Why is it so hard to move beyond what you have thought about yourself for years? Why is it so hard to believe that you can, and have, changed? The primary reason is repetition. You have heard the same old song in your mind for so long that you have come to believe the lyrics about yourself. Sometimes, you even catch yourself (you negative self-talk) remembering things that you said about yourself in high school.
How can that be? How can you still remember what you thought about yourself 25 years ago and you have trouble remembering what you ate for dinner last night? Again, repetition is the answer. The truth is, you have never let go of your past negative self-talk. You have given it safe harbor in the back of your mind and it knows exactly when to appear.
“The voice” appears when you are afraid. It appears when you are sad, depressed, and lonely. It stalks you when you have faced a challenge unsuccessfully. It comes around like an old acquaintance that you'd just as soon never see again.

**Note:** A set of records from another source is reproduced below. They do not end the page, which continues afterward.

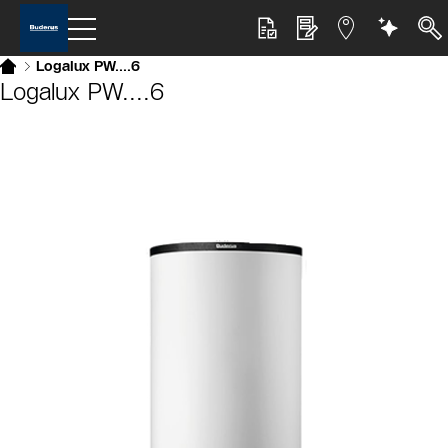
Logalux PW....6
Logalux PW....6
Slider Bildergalerie
Als Liste anzeigen
Slider Überspringen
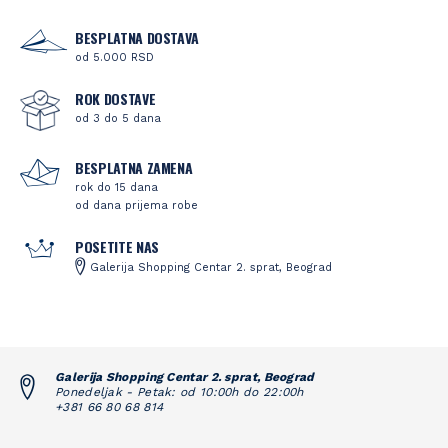
BESPLATNA DOSTAVA
od 5.000 RSD
ROK DOSTAVE
od 3 do 5 dana
BESPLATNA ZAMENA
rok do 15 dana
od dana prijema robe
POSETITE NAS
Galerija Shopping Centar 2. sprat, Beograd
Galerija Shopping Centar 2. sprat, Beograd
Ponedeljak - Petak: od 10:00h do 22:00h
+381 66 80 68 814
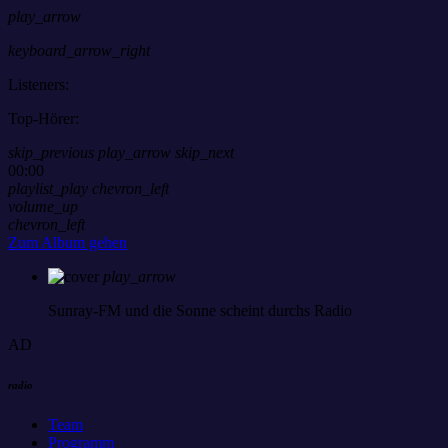
play_arrow
keyboard_arrow_right
Listeners:
Top-Hörer:
skip_previous
play_arrow
skip_next
00:00
playlist_play
chevron_left
volume_up
chevron_left
Zum Album gehen
play_arrow
Sunray-FM
und die Sonne scheint durchs Radio
AD
radio
Team
Programm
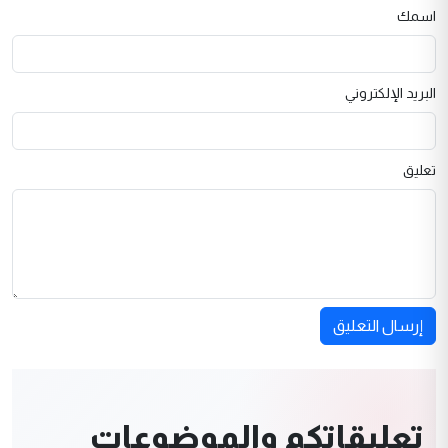
اسمك
البريد الإلكتروني
تعليق
إرسال التعليق
تعليقاتكم والموضوعات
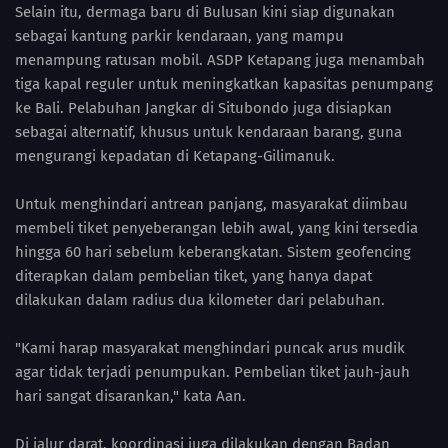
Selain itu, dermaga baru di Bulusan kini siap digunakan
sebagai kantung parkir kendaraan, yang mampu
menampung ratusan mobil. ASDP Ketapang juga menambah
tiga kapal reguler untuk meningkatkan kapasitas penumpang
ke Bali. Pelabuhan Jangkar di Situbondo juga disiapkan
sebagai alternatif, khusus untuk kendaraan barang, guna
mengurangi kepadatan di Ketapang-Gilimanuk.
Untuk menghindari antrean panjang, masyarakat diimbau
membeli tiket penyeberangan lebih awal, yang kini tersedia
hingga 60 hari sebelum keberangkatan. Sistem geofencing
diterapkan dalam pembelian tiket, yang hanya dapat
dilakukan dalam radius dua kilometer dari pelabuhan.
"Kami harap masyarakat menghindari puncak arus mudik
agar tidak terjadi penumpukan. Pembelian tiket jauh-jauh
hari sangat disarankan," kata Aan.
Di jalur darat, koordinasi juga dilakukan dengan Badan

But, because you never had the courage to tell it to leave, it continues to come back and remind you of all the negative things you believe about yourself.
This voice makes it difficult to move past decisions that you made long ago. This voice embodies what Robert Frost wrote almost 100 years ago: “And nothing to look backward to with pride, and nothing to look forward to with hope.” Given the chance to survive, this voice is incapacitating.
“We do not see things as they are, we see things as we are.”
— Anais Nin
For healthy self-esteem, you must move toward a state of self-forgiveness. You must move toward eradicating the negative voice that lives in you. You must work on the optimistic part of your soul that says, “Look only at the goodness you have. Look only at the joy you give. Look only at the work you do. Look only at the love you share. For once, look only at the harvest and not the loss.”